James O’Brien was born near Granard, Co. Longford in 1804 or 1805. Feargus O’Connor, born in 1794 or 1796, was from West Cork. Both studied at Trinity College and both are noted for the radical English newspapers they helped establish. In O’Brien’s case it was the Poor Man’s Guardian to which he contributed articles under the pseudonym ‘Bronterre’, before eventually adopting the nom de plume or nom de guerre as his middle name. O’Connor was the long-time editor of the much more celebrated Northern Star, named in tribute to the famous newspaper of the Ulster United Irishmen and for its home town of Leeds. Both men became central to the organisation and campaigning of one of the most important radical movements in British 19th century history.
The Chartists sought six basic demands – universal male suffrage for all men of sound mind over the age of twenty-one, the secret ballot, the abolition of property qualifications for MPs, the payment of parliamentarians, constituencies of equal size and annual elections.
The organisation drew its name from the 1838 People’s Charter, the document that encapsulated the six demands. Public meetings and demonstrations were held around the country but the original petition – with 1.3 million signatures – was rejected by parliament in 1839. A second petition, this time with three million signatories, followed in 1842. It too was rejected. An economic depression then led to strikes and violence, both of which became associated with the Chartist movement. In 1848, with a wave of revolutions taking place across Europe Chartism re-emerged in England and Wales as a vibrant radical force. The previous year Feargus O’Connor had been elected as MP for Nottingham. A new petition was prepared, the Chartists claiming it contained five million signatures. It may, however, only have amounted to around two million and many of those were proven to be bogus. The movement foundered when repressive legislation was introduced by the government and many of its leaders were arrested and deported.
Charged with sedition in 1840 James O’Brien served eighteen months in jail, during which time his wife and four children were virtually destitute. Feargus O’Connor was charged with seditious libel via the pages of the Northern Star in 1839 and also served eighteen months in prison. The split between the two men came about after their release from incarceration when O’Connor advocated support for the Tories against the incumbent Whig government in a general election of 1841. Their differences became intensely personal and were conducted in the columns of their respective newspapers. O’Brien referred to his compatriot as ‘The Dictator’- which was actually not a grossly unreasonable assertion – while O’Connor cruelly dubbed O’Brien, ‘The Starved Viper’.

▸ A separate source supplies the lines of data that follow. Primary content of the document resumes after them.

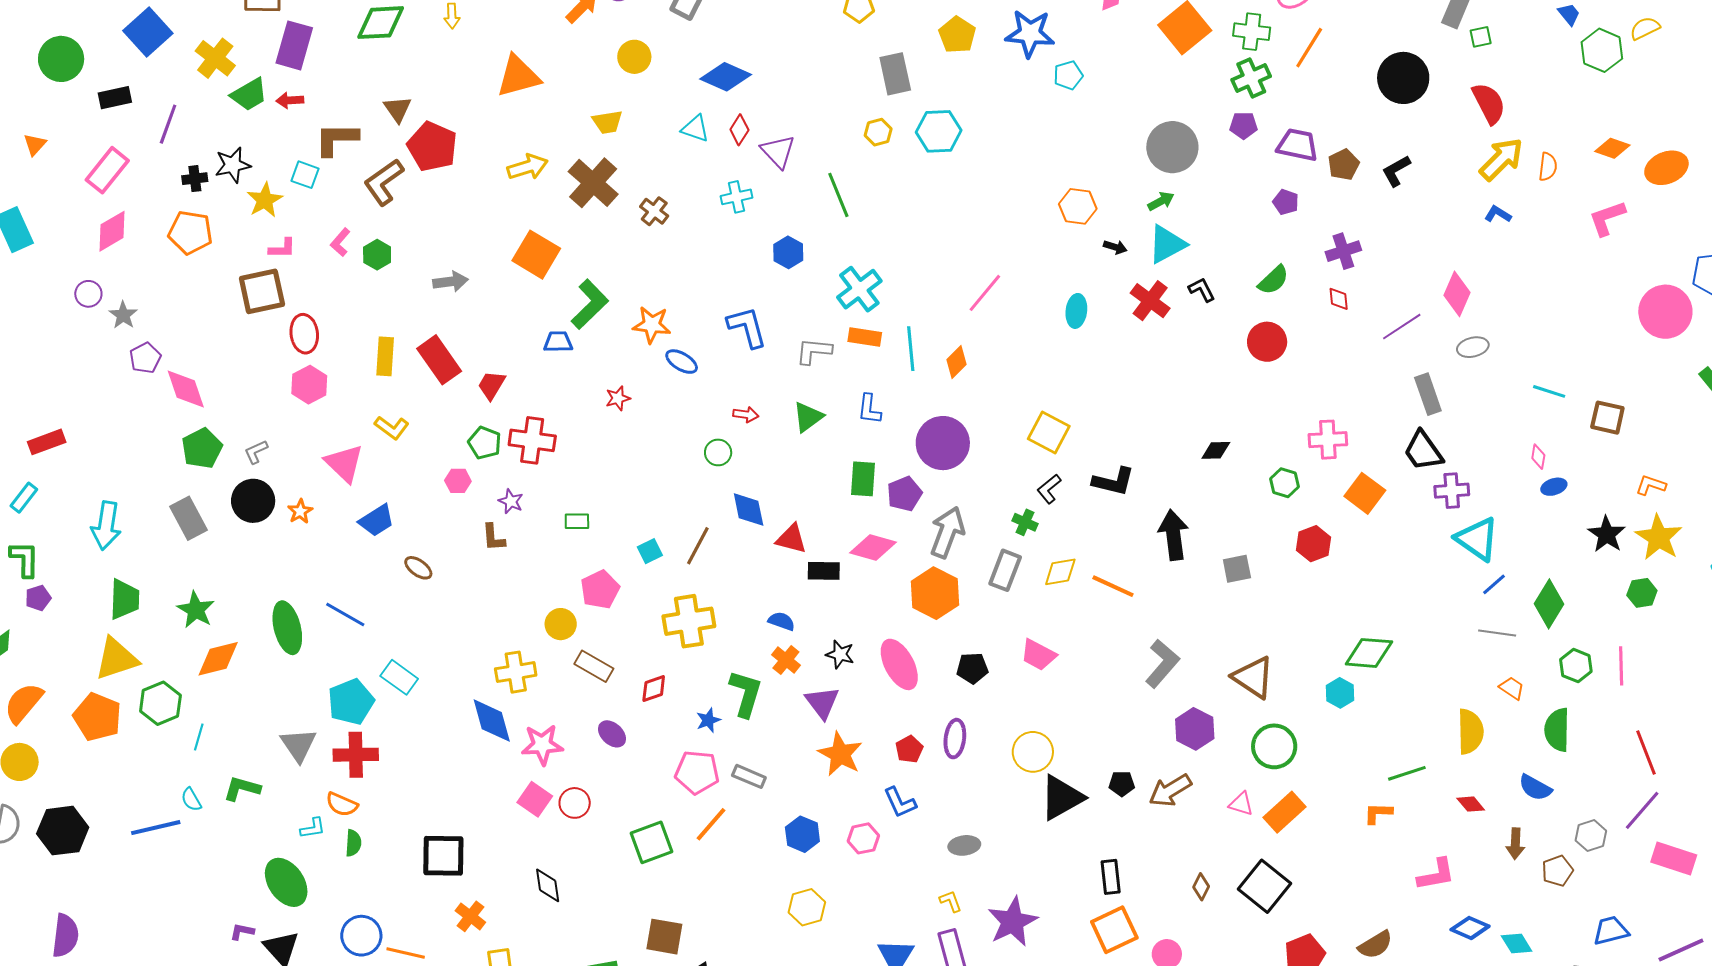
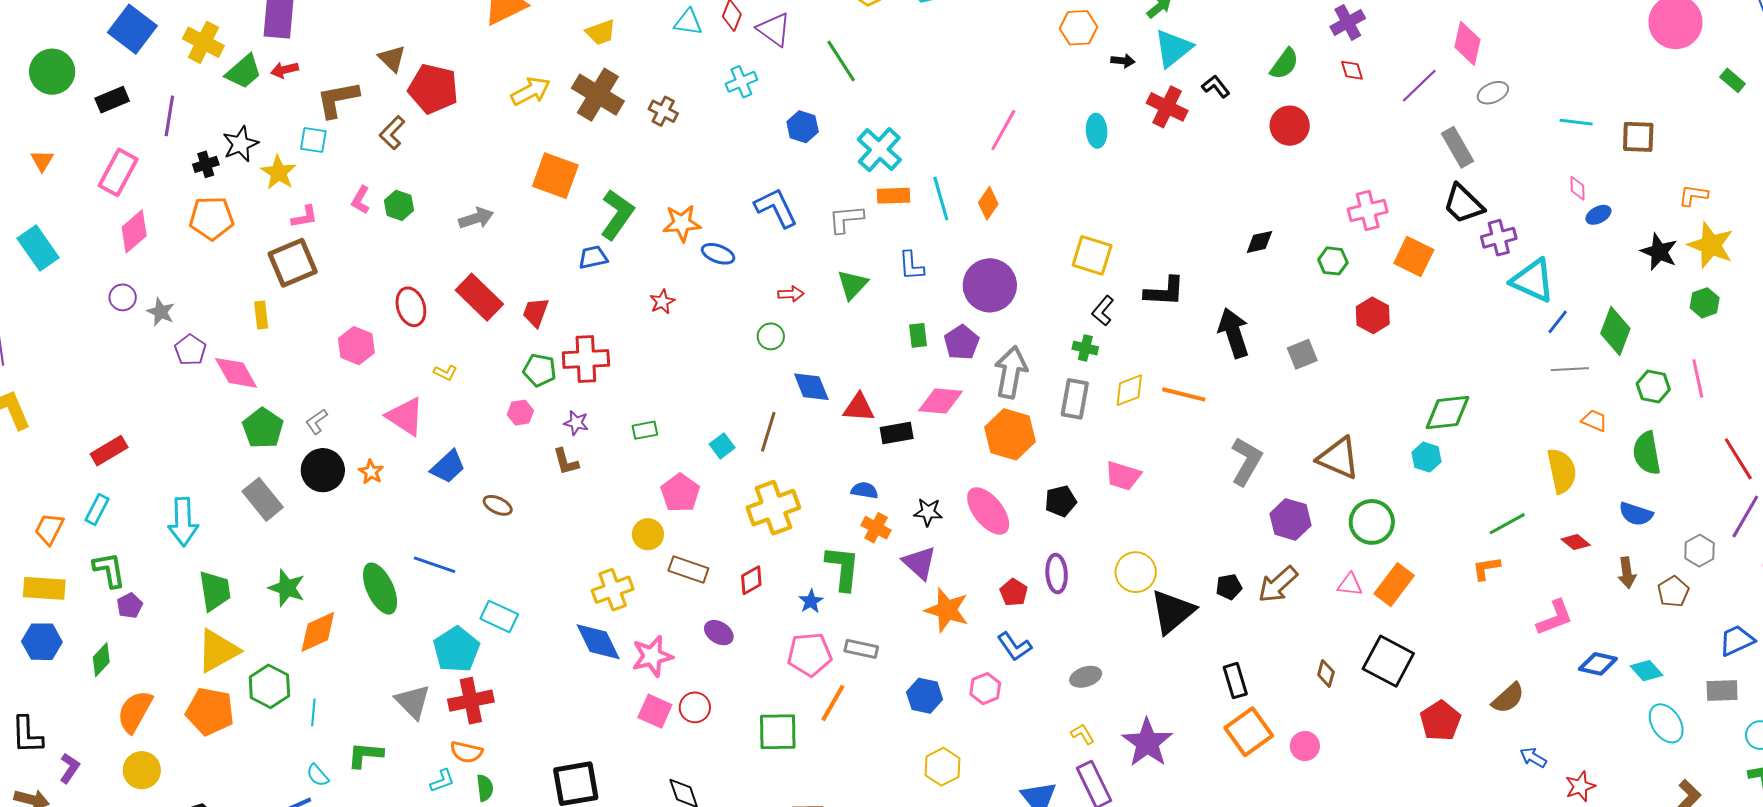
brown L-shape: (384, 182) -> (392, 133), size x0.7
red ellipse: (304, 334) -> (411, 307), moved
yellow rectangle: (385, 356) -> (261, 315), moved, size x0.7
yellow L-shape: (392, 428) -> (445, 373), size x0.7
green rectangle: (863, 479) -> (918, 335), size x0.7
green square: (651, 842) -> (778, 732), turned 30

Neither came to a good end. O’Brien died in his late fifties an impoverished alcoholic. O’Connor suffered poor mental health, possibly exacerbated or caused by syphilis. When he physically attacked a fellow MP in 1852 he was committed to an asylum. He died three years later, also in his late fifties.
Although Feargus O’Connor’s impressive ego was blamed by many contemporary commentators for the collapse of the Chartist movement few modern historians accept that the personality of one man could have had such a malign influence. By the end of WW1 all six points of the People’s Charter of 1838, other than annual elections, had been implemented, with the considerable bonus of female suffrage thrown in for good measure.
James Bronterre O’Brien, radical journalist and Chartist, died one hundred and fifty two years ago, on this day.